3 Dividend Stocks That Are Perfect for Retirement

Laveta Brigham

Dividend stocks are a natural choice for a retirement portfolio. But picking the right ones isn’t always easy. You’ve got to be strategic with your selections. The highest yield dividend stocks are tempting, but can also signal an unsustainable payout. And a company unable to adapt to these rapidly changing […]

Dividend stocks are a natural choice for a retirement portfolio. But picking the right ones isn’t always easy. You’ve got to be strategic with your selections.

The highest yield dividend stocks are tempting, but can also signal an unsustainable payout. And a company unable to adapt to these rapidly changing times can introduce risk to your portfolio.

Well-run, resilient companies with a solid dividend track record are your ticket for retirement success. Taking these factors into account, here are three dividend stocks ideal for retirement.

A piggy bank with sunglasses sits on a beach.

Image source: Getty Images.

PepsiCo: 2.83% dividend yield

This year marked the 48th consecutive year that PepsiCo (NASDAQ:PEP) raised its dividend, despite the uncertainty introduced by the coronavirus pandemic.

PepsiCo possesses a diverse product portfolio packed with popular beverages and snack foods, such as Gatorade and Quaker Oats. This diversity helped it succeed in a roller-coaster year.

In its third quarter, PepsiCo revenue rose 5.3% year over year. Its free cash flow grew to $4.1 billion through the first three quarters of 2020, up from $3.2 billion last year.

Even when the company experienced beverage sales softness during its second quarter, its diverse product lineup came to the rescue. The Frito Lay and Quaker Foods North American food divisions, which represent nearly a third of overall revenue, saw 7% and 23% year-over-year sales growth, respectively.

Another key factor to PepsiCo’s long-term success is its ability to evolve its products and experiment with new concepts. This helps it adapt as consumer trends change over time.

For example, PepsiCo acquired Rockstar Energy Beverages earlier this year to expand its presence in the popular energy drinks category. The company’s nascent direct-to-consumer e-commerce business doubled U.S. sales in Q2 and nearly did so again in Q3. The company’s willingness to keep pushing its business forward is a necessary trait to remain relevant in a constantly shifting world.

Target: 1.56% dividend yield 

I’m a fan of Target (NYSE:TGT) because it’s so resilient and adaptable. Along with selling consumer staples that are always in demand (another plus), Target successfully evolved its business to embrace consumer shifts to e-commerce.

This set Target up to not just survive a retail apocalypse that saw many storied brands collapse, but to thrive despite a global pandemic.

Target made its e-commerce evolution a natural extension of its existing operations.
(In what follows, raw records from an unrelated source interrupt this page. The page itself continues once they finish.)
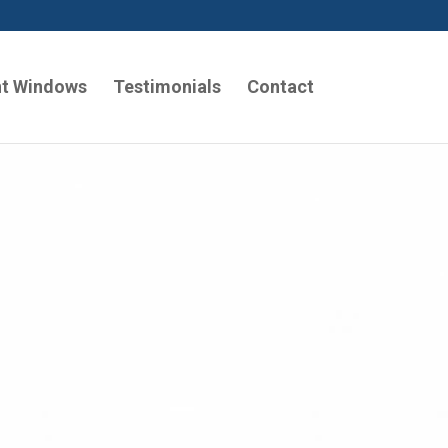
t Windows
Testimonials
Contact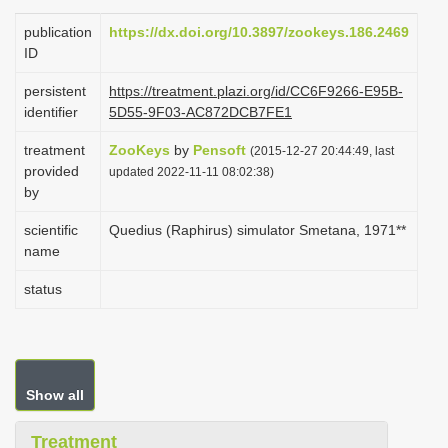
i
publication
https://dx.doi.org/10.3897/zookeys.186.2469
o
ID
n
persistent
https://treatment.plazi.org/id/CC6F9266-E95B-
identifier
5D55-9F03-AC872DCB7FE1
treatment
ZooKeys
by
Pensoft
(2015-12-27 20:44:49, last
provided
updated 2022-11-11 08:02:38)
by
scientific
Quedius (Raphirus) simulator Smetana, 1971**
name
status
Show all
Treatment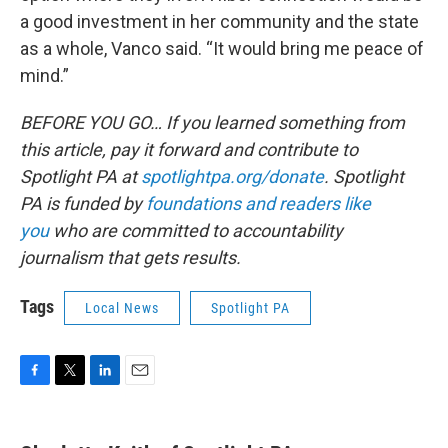
a good investment in her community and the state
as a whole, Vanco said. “It would bring me peace of
mind.”
BEFORE YOU GO… If you learned something from
this article, pay it forward and contribute to
Spotlight PA at
spotlightpa.org/donate
. Spotlight
PA is funded by
foundations and readers like
you
who are committed to accountability
journalism that gets results.
Tags
Local News
Spotlight PA
F
T
L
E
a
w
i
m
c
i
n
a
e
t
k
i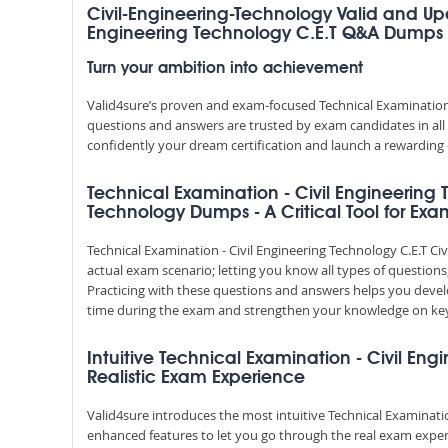
Civil-Engineering-Technology Valid and Up
Engineering Technology C.E.T Q&A Dumps
Turn your ambition into achievement
Valid4sure’s proven and exam-focused Technical Examination -
questions and answers are trusted by exam candidates in all 
confidently your dream certification and launch a rewarding 
Technical Examination - Civil Engineering 
Technology Dumps - A Critical Tool for Exa
Technical Examination - Civil Engineering Technology C.E.T 
actual exam scenario; letting you know all types of questions
Practicing with these questions and answers helps you dev
time during the exam and strengthen your knowledge on key
Intuitive Technical Examination - Civil Eng
Realistic Exam Experience
Valid4sure introduces the most intuitive Technical Examinatio
enhanced features to let you go through the real exam exper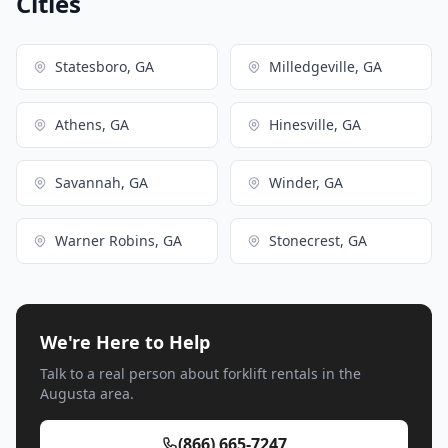
Cities
Statesboro, GA
Milledgeville, GA
Athens, GA
Hinesville, GA
Savannah, GA
Winder, GA
Warner Robins, GA
Stonecrest, GA
We're Here to Help
Talk to a real person about forklift rentals in the
Augusta area.
(866) 665-7247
Curbside pickup, in which you order online and pick up at your local Target store, was already in place before the pandemic, and this kind of prescience set Target up for success this year.

The company saw revenue grow 21% year over year in its fiscal third quarter ended Oct. 31. While comparable store sales rose 10% year over year, its digital sales increased 155%. Its same-day services, which include curbside pickup, grew 217%.

Another trait making Target an attractive retirement stock is its solid dividend track record. The company raised its dividend for the 49th consecutive year in 2020. Its payout ratio hovers around a low 36%, so investors are assured Target can fund its dividend while continuing to invest in its business.

IBM: 5.27% dividend yield

IBM (NYSE:IBM) isn’t an exciting stock, and in fact, the company is in the midst of a transition. But it quietly continues to make money, generating $4.8 billion in free cash flow over the first nine months of 2020.

While some investors may balk at a company in transition, IBM has existed for over 100 years for a reason: its ability to evolve. IBM is now aligning its business around cloud computing solutions, and to that end, it’s been making acquisitions to strengthen its market position in a competitive field.

The strategy is working. Its total cloud revenue for the third quarter grew 19% year over year, and IBM’s cloud business is among the top five cloud companies in the world in terms of market share.

Big Blue also possesses a solid balance sheet. It’s got plenty of cash on hand with $14.4 billion in cash and equivalents at the end of Q3, up from $12 billion in Q2. This brought its total assets to $154.1 billion compared to $132.8 billion in total liabilities.

IBM’s impressive dividend yield is eye-catching. Because the company consistently generates free cash flow and manages its financials well, the dividend is sustainable. In fact, IBM raised its dividend in 2020 for the 25th consecutive year. It’s a solid company with a long-term dividend track record, perfect for a retirement portfolio.